Rosenak devoted much of his work to helping Jewish educators elucidate and answer questions such as these: What does Judaism command? What truths does it hold? What distinctive wisdom does it offer? How does it want Jews to behave? I would make the case, guided by his insights, that the need for such guidance from Jewish educators in North America is especially urgent on campus, where Jewish commitment of any sort is already at a disadvantage in comparison to the many claims competing for the allegiance of young Jewish minds and souls. Students are exposed with regularity to the overarching claim—all the more powerful because it is usually assumed rather than argued—that universal should trump particular in the university. No branch of knowledge can legitimately claim to be more important in the curriculum than any other. (The course catalog treats all equally.) No culture is intrinsically more worth studying. The demand to adhere to a particular group, hold its sacred texts in unique esteem, place oneself inside the discipline of its practices—even while being part of other groups, valuing other texts, engaging in other practices—is prima facie suspect or seems patently wrong…
What Jewish truth, wisdom, or practice can one offer in reply to the challenge that the university poses daily to Jewish commitment, a challenge conveyed in other ways to all adult participants in contemporary Western society and culture? Can Jewish educators speak a language at once authentic to the Jewish past, resonant with the hyphenated American-Jewish present, and acceptable to a broad swath of Jews, across a wide range of denominational difference?
That is the question I shall pose to Rosenak in this essay. It is one that I believe is both pressing and vexed. The answer provided in Tree of Life, Tree of Knowledge calls for a rethinking of what we mean by Jewish education, not only on campus but beyond….

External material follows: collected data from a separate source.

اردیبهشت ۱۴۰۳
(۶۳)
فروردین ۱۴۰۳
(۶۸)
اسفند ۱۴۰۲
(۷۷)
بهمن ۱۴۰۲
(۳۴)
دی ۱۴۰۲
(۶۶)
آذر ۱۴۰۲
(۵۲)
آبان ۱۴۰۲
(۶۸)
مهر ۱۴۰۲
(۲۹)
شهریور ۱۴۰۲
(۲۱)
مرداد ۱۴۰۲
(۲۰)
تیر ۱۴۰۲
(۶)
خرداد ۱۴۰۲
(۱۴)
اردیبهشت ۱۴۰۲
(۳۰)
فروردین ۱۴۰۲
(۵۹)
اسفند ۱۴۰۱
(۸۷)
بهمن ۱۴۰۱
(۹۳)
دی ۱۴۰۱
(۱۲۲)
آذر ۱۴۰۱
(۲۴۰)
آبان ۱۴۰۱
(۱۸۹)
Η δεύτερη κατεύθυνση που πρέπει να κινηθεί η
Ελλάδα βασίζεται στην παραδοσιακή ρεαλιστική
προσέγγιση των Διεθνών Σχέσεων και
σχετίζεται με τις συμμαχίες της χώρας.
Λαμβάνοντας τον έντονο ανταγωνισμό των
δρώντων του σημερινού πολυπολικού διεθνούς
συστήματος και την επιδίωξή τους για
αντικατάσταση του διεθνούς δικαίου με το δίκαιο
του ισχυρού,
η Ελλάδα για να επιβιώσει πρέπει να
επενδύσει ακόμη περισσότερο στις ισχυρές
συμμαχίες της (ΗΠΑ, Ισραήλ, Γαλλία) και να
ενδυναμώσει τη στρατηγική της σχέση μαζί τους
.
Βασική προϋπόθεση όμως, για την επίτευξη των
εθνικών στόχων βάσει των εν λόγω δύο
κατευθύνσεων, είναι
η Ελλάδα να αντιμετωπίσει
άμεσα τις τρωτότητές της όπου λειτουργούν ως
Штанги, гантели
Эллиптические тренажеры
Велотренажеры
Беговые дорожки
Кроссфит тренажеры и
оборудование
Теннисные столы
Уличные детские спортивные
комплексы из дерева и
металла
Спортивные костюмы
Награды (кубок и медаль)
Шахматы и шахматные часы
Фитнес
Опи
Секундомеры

I draw one final lesson from Rosenak’s (2001) book of “Conversations with the Torah” about the curriculum for Jewish education on campus: namely, that the number one item on that curriculum should be conversation with the Torah. The university is a place of study, after all: a precious institution committed—no matter how allegedly “value-free”—to the notion that knowledge can and should be used to make the world better. It implicitly and explicitly favors life over death, blessing over curse, good over evil, knowledge over ignorance. The university may in theory deny the possibility of ever knowing with certainty what is good (as opposed to knowing what an individual or culture believes is good) but its practice belies that theory by choices made every day: in favor of equality and pluralism, for example, and against discrimination on the basis of race or gender; in favor of democracy and against authoritarian tyranny; in favor of rational argument on the basis of evidence, and against arbitrary judgment or the claim that might makes right. Most of all, the university sides with those who want to use knowledge and science for the sake of life, thereby lending credence to the Jewish claim that Torah—if learned and practiced well, if learned in part by means of practice, and practiced by means of learning—is not only tree of knowledge but a tree of life to those who take hold of it.
Rosenak’s focus on Jewish learning, combined with the example of Torah study that he provides, offers the single most important guide of all to the formulation of an authentic, nonpartisan language that can guide contemporary Jewish educators on and off the college campus.